@PedramTabibi
A voice for Jewish-Iranians in the U.S.
A decade ago, as an undergraduate at New York University, Pedram Tabibi attended a meeting of the school’s Persian Cultural Society.
An Iranian Jew born in Tehran and brought to American at age 4, he had an idea: start an organization for Iranian Jews on campus. The Iranian Jewish Club, which began with two dozen students at a social night, has grown to a group that has welcomed “hundreds” of participants to its series of religious, educational and cultural events.
After completing Cardozo Law School, where he concentrated in intellectual property law, he became a founding member of “30 Years After,” an organization of which he’s now president. The group encourages young Iranian Jews to get involved in civic and pro-Israel causes. Its name reflects its formation three decades after the Iranian Revolution.
One of the organization’s activities, the “My Legacy” project, tapes the oral histories of Iranian-born Jews in Great Neck, where a large number of Iranian Jews live.
Tabibi said all his activities share one theme: to strengthen the Iranian-Jewish community in the States, and to give Iranian Jews pride.
Unlike many Iranian Jews his age, he said, he did not take on an American-sounding name. No Peter, for instance. “It never entered my mind,” Tabibi said. “Pedram” is assertively Iranian. “It makes me distinctive.”

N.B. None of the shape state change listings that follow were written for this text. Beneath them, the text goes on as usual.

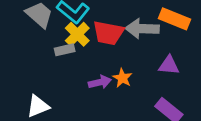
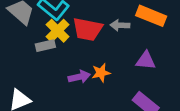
gray arrow: (142, 29) -> (120, 25), size x0.6
orange star: (122, 78) -> (101, 73), turned 30

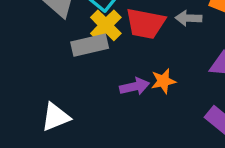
gray rectangle: (45, 46) -> (90, 45), size x1.4

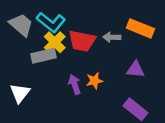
purple arrow: (135, 86) -> (75, 84), turned -96
white triangle: (56, 117) -> (20, 93), moved, turned -30

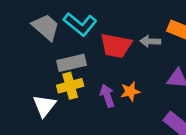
yellow cross: (55, 42) -> (70, 86), moved, turned 30

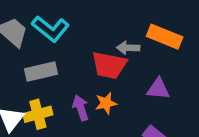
red trapezoid: (116, 46) -> (109, 65), moved
yellow cross: (70, 86) -> (38, 114), moved

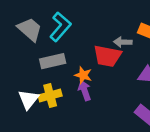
cyan L-shape: (51, 29) -> (60, 27), turned -88
orange star: (106, 103) -> (83, 75), moved, turned 30

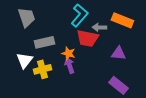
cyan L-shape: (60, 27) -> (79, 15), moved
gray trapezoid: (30, 29) -> (26, 17), turned 30
white triangle: (28, 99) -> (24, 60), moved

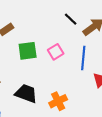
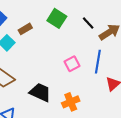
green square: (28, 51) -> (57, 18), moved, turned 36
pink square: (56, 52) -> (72, 64), moved

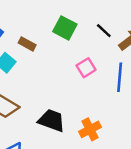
brown rectangle: (25, 29) -> (27, 44), turned 64
pink square: (72, 64) -> (86, 68), moved

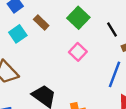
pink square: (86, 68) -> (78, 52), moved, turned -30

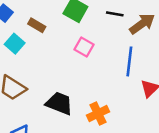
black line: (112, 30) -> (115, 14), turned -35

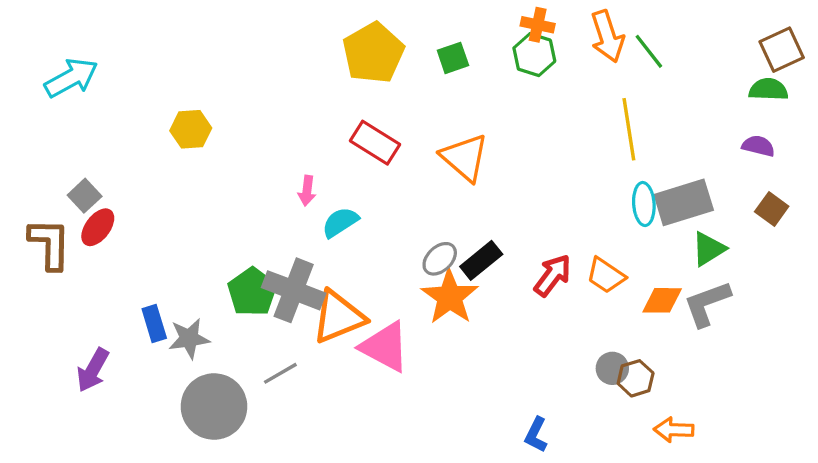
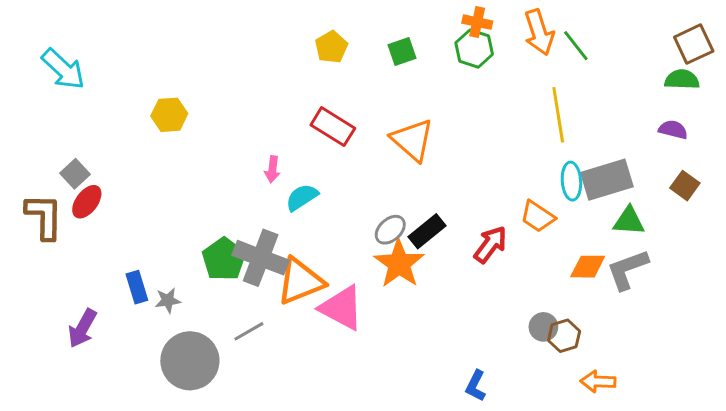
yellow pentagon: (373, 53) -> (331, 47), size x0.6
cyan arrow: (71, 78) -> (63, 69), turned 72
green triangle: (709, 249) -> (629, 221), turned 36
orange trapezoid: (606, 275) -> (538, 216), moved
gray star: (189, 338) -> (168, 300), size x0.7

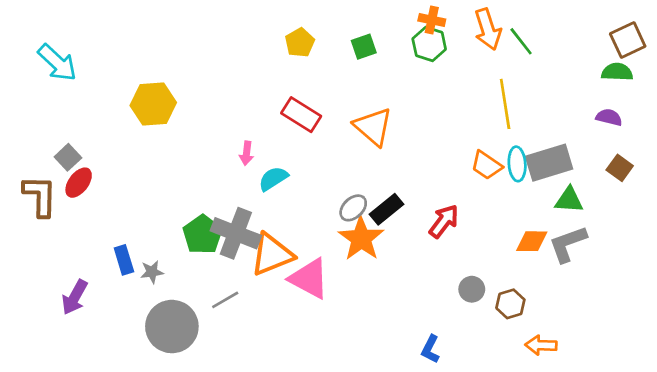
yellow hexagon: (169, 115) -> (153, 104), size x1.4
orange trapezoid: (538, 216) -> (486, 165), moved
gray circle: (543, 327) -> (472, 289), moved

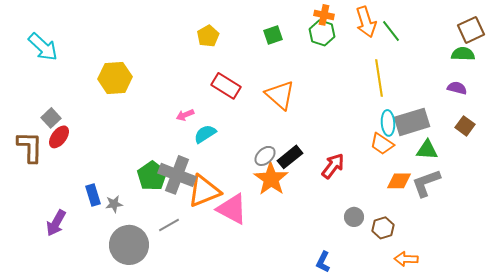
yellow pentagon: (300, 43) -> (208, 36), moved
pink arrow: (247, 153) -> (185, 115), turned 60
orange trapezoid: (486, 165) -> (382, 144), moved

High aspirations: As a child, Tabibi’s goal was to be U.S. president, because of “the ideal of service to everyone who is less fortunate.” He realized eventually that the nation’s highest office was unattainable for someone foreign-born. But … he did get to serve as president for a day, sort of — president of his high school class for two years, he portrayed George Washington on a crossing-the-Delaware float one year. Uniform, wig, boots. “I was president” — actually, general — “for a day.”